I have a normal distribution with unknown mean $\mu$. I have a prior of $mean = \mu_0, var=\sigma_0^2$
Say I have $n$ observations from this distribution:
$$A_1, A_2, .....A_n$$
What is $$E(\mu | A_1, A_2, A_3 .... A_n)?$$
My attempt:
Isn't this just the average over all the observations? (But this looks like a frequentist approach). If we have prior, does this mean that we are adopting a Bayesian approach?
We assume the mean is normally distributed, i.e., $p(x|\mu) \sim {\cal N}(\mu, \sigma^2)$ where we seek to estimate the mean $\mu$. We assume we have prior information over the mean, i.e., $p(\mu ) \sim {\cal N}(\mu_0, \sigma_0^2)$ where both $\mu_0$ and $\sigma_0$ are known.

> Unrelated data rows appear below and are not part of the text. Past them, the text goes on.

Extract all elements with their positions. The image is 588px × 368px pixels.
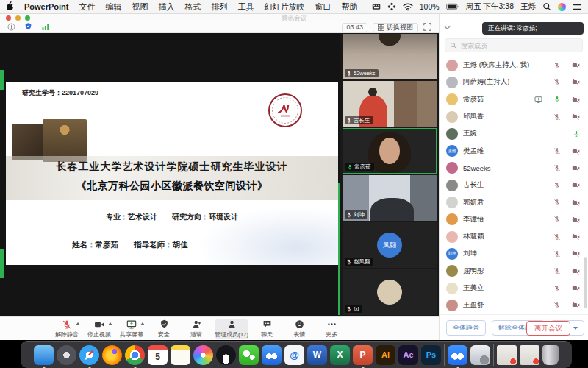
control-members[interactable]: 管理成员(17)	[215, 319, 248, 339]
video-tile[interactable]: 古长生	[343, 81, 437, 127]
dock-calendar-icon[interactable]: 5	[148, 345, 168, 365]
dock-trash-icon[interactable]	[542, 345, 559, 365]
menu-app-name[interactable]: PowerPoint	[24, 2, 69, 11]
menu-item-视图[interactable]: 视图	[132, 1, 148, 13]
camera-off-icon[interactable]	[572, 61, 580, 69]
dock-stocks-icon[interactable]: @	[284, 345, 304, 365]
dock-excel-icon[interactable]: X	[330, 345, 350, 365]
minimize-window-button[interactable]	[15, 15, 21, 21]
dock-preview-icon[interactable]	[470, 345, 490, 365]
search-members-input[interactable]	[459, 41, 573, 50]
mic-muted-icon[interactable]	[553, 216, 561, 223]
mic-muted-icon[interactable]	[553, 113, 561, 121]
participant-row[interactable]: 李谭怡	[440, 211, 588, 228]
camera-off-icon[interactable]	[572, 199, 580, 207]
camera-off-icon[interactable]	[572, 301, 580, 309]
panel-button-全体静音[interactable]: 全体静音	[446, 320, 486, 336]
camera-off-icon[interactable]	[572, 181, 580, 189]
mic-muted-icon[interactable]	[553, 199, 561, 206]
participant-row[interactable]: 古长生	[440, 177, 588, 194]
participant-row[interactable]: 林慧颖	[440, 228, 588, 245]
control-mic-muted[interactable]: 解除静音	[53, 319, 81, 339]
video-tile[interactable]: 52weeks	[343, 34, 437, 79]
participant-row[interactable]: 52weeks	[440, 160, 588, 177]
participant-row[interactable]: 王盈舒	[440, 297, 588, 314]
video-tile[interactable]: 常彦茹	[343, 128, 437, 174]
dock-tencent-meeting-icon[interactable]	[448, 345, 467, 365]
mic-muted-icon[interactable]	[553, 79, 561, 86]
menu-datetime[interactable]: 周五 下午3:38	[466, 1, 514, 12]
menu-item-窗口[interactable]: 窗口	[315, 1, 331, 13]
menu-item-排列[interactable]: 排列	[212, 1, 228, 13]
dock-finder-icon[interactable]	[34, 345, 54, 365]
menu-username[interactable]: 王烁	[520, 1, 536, 12]
participant-row[interactable]: 屈明彤	[440, 263, 588, 280]
video-tile[interactable]: fxl	[343, 269, 437, 315]
camera-off-icon[interactable]	[572, 216, 580, 224]
menu-item-插入[interactable]: 插入	[159, 1, 175, 13]
camera-off-icon[interactable]	[572, 284, 580, 292]
spotlight-icon[interactable]	[542, 2, 551, 11]
mic-on-icon[interactable]	[553, 96, 561, 103]
dock-minimized-window-icon[interactable]	[497, 345, 517, 365]
participant-row[interactable]: 郭妍君	[440, 194, 588, 210]
zoom-window-button[interactable]	[25, 15, 30, 21]
dock-safari-icon[interactable]	[79, 345, 99, 365]
camera-off-icon[interactable]	[572, 250, 580, 258]
collapse-panel-icon[interactable]	[444, 20, 451, 33]
mic-muted-icon[interactable]	[553, 233, 561, 241]
camera-off-icon[interactable]	[572, 267, 580, 275]
dock-chrome-icon[interactable]	[125, 345, 145, 365]
participant-row[interactable]: 常彦茹	[440, 91, 588, 108]
mic-muted-icon[interactable]	[553, 164, 561, 171]
camera-off-icon[interactable]	[572, 78, 580, 86]
dock-powerpoint-icon[interactable]: P	[353, 345, 373, 365]
camera-off-icon[interactable]	[572, 96, 580, 104]
dock-after-effects-icon[interactable]: Ae	[398, 345, 418, 365]
dock-minimized-window-icon[interactable]	[520, 345, 539, 365]
wifi-icon[interactable]	[403, 3, 413, 11]
menu-item-编辑[interactable]: 编辑	[106, 1, 122, 13]
dock-illustrator-icon[interactable]: Ai	[376, 345, 395, 365]
mic-muted-icon[interactable]	[553, 302, 561, 309]
meeting-info-icon[interactable]	[7, 21, 15, 34]
menu-item-帮助[interactable]: 帮助	[342, 1, 358, 13]
dock-photoshop-icon[interactable]: Ps	[421, 345, 441, 365]
control-center-icon[interactable]	[573, 3, 582, 11]
camera-off-icon[interactable]	[572, 164, 580, 172]
fullscreen-icon[interactable]	[423, 23, 431, 32]
control-share-screen[interactable]: 共享屏幕	[118, 319, 146, 339]
mic-muted-icon[interactable]	[553, 267, 561, 275]
participant-row[interactable]: 阿萨姆(主持人)	[440, 74, 588, 91]
dock-wechat-icon[interactable]	[239, 345, 259, 365]
dock-launchpad-icon[interactable]	[57, 345, 76, 365]
mic-muted-icon[interactable]	[553, 250, 561, 258]
mic-on-icon[interactable]	[573, 130, 580, 138]
control-camera[interactable]: 停止视频	[85, 319, 113, 339]
menu-item-文件[interactable]: 文件	[79, 1, 96, 13]
mic-muted-icon[interactable]	[553, 285, 561, 292]
leave-meeting-button[interactable]: 离开会议	[526, 321, 570, 336]
dock-notes-icon[interactable]	[171, 345, 190, 365]
video-tile[interactable]: 刘坤	[343, 175, 437, 221]
dock-firefox-icon[interactable]	[102, 345, 122, 365]
dock-qq-icon[interactable]	[216, 345, 236, 365]
dock-photos-icon[interactable]	[193, 345, 213, 365]
participant-row[interactable]: 王婉	[440, 125, 588, 142]
input-source-icon[interactable]	[372, 2, 381, 11]
video-tile[interactable]: 凤翾赵凤翾	[343, 222, 437, 268]
dock-word-icon[interactable]: W	[307, 345, 327, 365]
camera-off-icon[interactable]	[572, 113, 580, 121]
participant-row[interactable]: 王美立	[440, 280, 588, 297]
fan-icon[interactable]	[387, 2, 396, 11]
dock-tencent-docs-icon[interactable]	[262, 345, 282, 365]
camera-off-icon[interactable]	[572, 147, 580, 155]
participant-row[interactable]: 邱凤香	[440, 108, 588, 125]
battery-icon[interactable]	[446, 3, 459, 10]
control-shield[interactable]: 安全	[150, 319, 178, 339]
meeting-security-icon[interactable]	[24, 21, 32, 34]
close-window-button[interactable]	[6, 15, 11, 21]
control-invite[interactable]: 邀请	[182, 319, 210, 339]
siri-icon[interactable]	[558, 3, 566, 11]
mic-muted-icon[interactable]	[553, 62, 561, 69]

One computes the measured sample mean for the $n$ points, $\hat{\mu}_n$. Then, after a number of steps of the derivation, we find the updated estimate of the mean is:
$$\mu_n = \left( \frac{n \sigma_0^2}{n \sigma_0^2 + \sigma^2} \right) \hat{\mu}_n + \frac{\sigma^2}{n \sigma_0^2 + \sigma^2} \mu_0$$
and
$$\sigma_n^2 = \frac{\sigma_0^2 \sigma^2}{n \sigma_0^2 + \sigma^2}$$.
Notice that if the number of points $n$ is very large, the mean gets dominated by the new estimated mean. Alternatively, if $n$ is very small, the mean remains close to what is given by the prior. The extreme: if $n \to \infty$, then the mean is $\hat{\mu}_\infty$, but if $n = 0$ the mean is $\mu_0$... just as you would expect.
(See Section 3.4 of Pattern classification (2nd, ed.) by Duda, Hart, and Stork (Wiley, 2001).)